The silver lining here is that I’ve gotten this far and have avoided at least one procedure that would likely have made things worse.  Early on last August when I was still having overdrainage symptoms despite having a shunt set at 200mm H2O PLUS a 250mm shunt assist, my neurosurgeon graciously offered to revise me to a higher pressure shunt valve.  I declined that offer because my personal situation was not amenable to having the surgery at that time, and I believed I could hold on until another option became available.  In retrospect, that higher pressure shunt would have likely made me worse.  I consulted with other neurosurgeons for their opinions, but I was never satisfied with their explanations based on nothing better than “gut feeling” and the personal records I had kept.  Now I believe I have that explanation, and I’m hopeful that a simple pressure adjustment in my shunt will restore some or all of the reduction in fibro pain, stop the return of the exercise intolerance which is again threatening to leave me bedridden for days after engaging in any physical exertion, and the sleep cycle disorders/insomnia which is back.  It is also my hope that this story helps somebody else, or sparks a thought process somewhere in the minds of doctors wrestling with a disorder that has so many unknowns attached.  I was told by one surgeon I was the “Unicorn” of this disorder (!); if so, at least now I know from whenst my horn grew…
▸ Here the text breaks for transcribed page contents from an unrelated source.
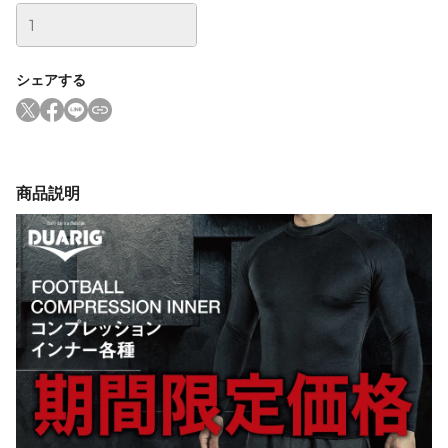
シェアする
商品説明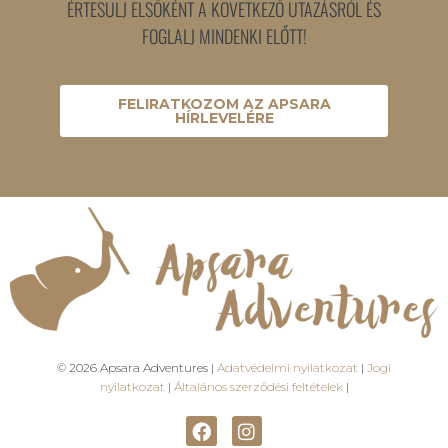
ÉRTESÜLJ ELSŐKÉNT A KÖVETKEZŐ UTAZÁSRÓL ÉS
FOGLALJ MINDENKI ELŐTT!
FELIRATKOZOM AZ APSARA
HÍRLEVELÉRE
© 2026 Apsara Adventures |
Adatvédelmi nyilatkozat
|
Jogi
nyilatkozat
|
Általános szerződési feltételek
|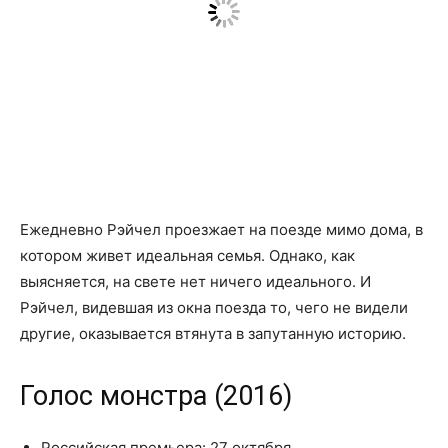
Ежедневно Рэйчел проезжает на поезде мимо дома, в
котором живет идеальная семья. Однако, как
выясняется, на свете нет ничего идеального. И
Рэйчел, видевшая из окна поезда то, чего не видели
другие, оказывается втянута в запутанную историю.
Голос монстра (2016)
Российская премьера: 27 октября.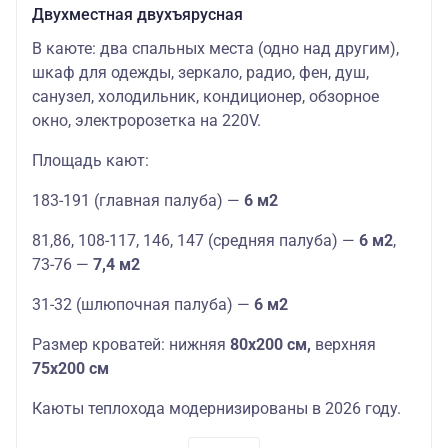
Двухместная двухъярусная
В каюте: два спальных места (одно над другим),
шкаф для одежды, зеркало, радио, фен, душ,
санузел, холодильник, кондиционер, обзорное
окно, электророзетка на 220V.
Площадь кают:
183-191 (главная палуба) —
6 м2
81,86, 108-117, 146, 147 (средняя палуба) —
6 м2
,
73-76 —
7,4 м2
31-32 (шлюпочная палуба) —
6 м2
Размер кроватей: нижняя
8
0х200 см,
верхняя
75х200 см
Каюты теплохода модернизированы в 2026 году.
Bottom Line:  without a good seal, CSF can and does leak around shunt catheters.  Pseudomeningoceles are a known postoperative possibility with shunts, but their frequency of occurrence is controversial. Secret or not, the answer may be a few added minutes to a shunt placement and a few hundred bucks for a bone bandage.  The bandage keeps soft tissue from the skin flap out of the craniotomy, encouraging more rapid and predictable bone healing around the shunt catheter.  Bone grafting material made from the patient’s own blood (Platelet Rich Fibrin), can be used to further seal the craniotomy before the bandage is placed and everything sewn/stapled shunt.  This is just an opinion I toss out there as a Disabled Dentist With a Hole In My Head.
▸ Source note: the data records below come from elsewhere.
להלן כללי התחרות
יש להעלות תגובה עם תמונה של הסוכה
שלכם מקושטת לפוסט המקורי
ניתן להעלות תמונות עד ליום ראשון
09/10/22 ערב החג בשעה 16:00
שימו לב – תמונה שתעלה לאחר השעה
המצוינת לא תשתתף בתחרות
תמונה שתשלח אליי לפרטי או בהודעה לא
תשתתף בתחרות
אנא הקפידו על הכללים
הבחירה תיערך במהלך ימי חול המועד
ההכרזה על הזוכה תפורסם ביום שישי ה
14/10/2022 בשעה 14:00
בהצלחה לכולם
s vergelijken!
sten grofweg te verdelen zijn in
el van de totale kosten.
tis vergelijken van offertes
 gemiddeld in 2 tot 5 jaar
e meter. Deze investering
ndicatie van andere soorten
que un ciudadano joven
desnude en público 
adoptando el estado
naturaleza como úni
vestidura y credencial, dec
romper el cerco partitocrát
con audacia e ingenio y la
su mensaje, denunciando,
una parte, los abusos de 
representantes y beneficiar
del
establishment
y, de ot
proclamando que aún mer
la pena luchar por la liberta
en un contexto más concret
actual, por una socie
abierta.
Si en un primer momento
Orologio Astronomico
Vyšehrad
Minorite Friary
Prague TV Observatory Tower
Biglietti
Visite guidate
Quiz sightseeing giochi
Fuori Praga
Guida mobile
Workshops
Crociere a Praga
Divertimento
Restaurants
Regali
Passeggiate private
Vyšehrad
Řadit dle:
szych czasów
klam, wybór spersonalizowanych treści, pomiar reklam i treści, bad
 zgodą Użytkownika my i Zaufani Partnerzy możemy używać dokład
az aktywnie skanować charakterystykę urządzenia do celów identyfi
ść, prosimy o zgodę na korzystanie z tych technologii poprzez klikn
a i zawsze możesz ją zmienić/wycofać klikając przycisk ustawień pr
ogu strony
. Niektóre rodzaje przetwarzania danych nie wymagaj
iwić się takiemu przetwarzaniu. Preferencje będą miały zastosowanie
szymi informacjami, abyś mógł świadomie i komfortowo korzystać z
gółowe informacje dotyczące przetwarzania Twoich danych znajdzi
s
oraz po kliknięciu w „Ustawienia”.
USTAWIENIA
It is my fervent hope that this clicks with ShuntWhisperer fans (both of you), maybe some docs, and that maybe, just maybe, addressing this small issue will make the post treatment course of other ICPDD patients and VP shunt recipients in general better.   As always, prayers to all.  Questions can now be sent via email to whispers@shuntwhisperer.com, and I am have setting a Twitter Feed specifically for ShuntWhisperer.

 

The Shunt Whisperer

May 19, 2018

Missing my wife in my life more and more every day: I love you, baby.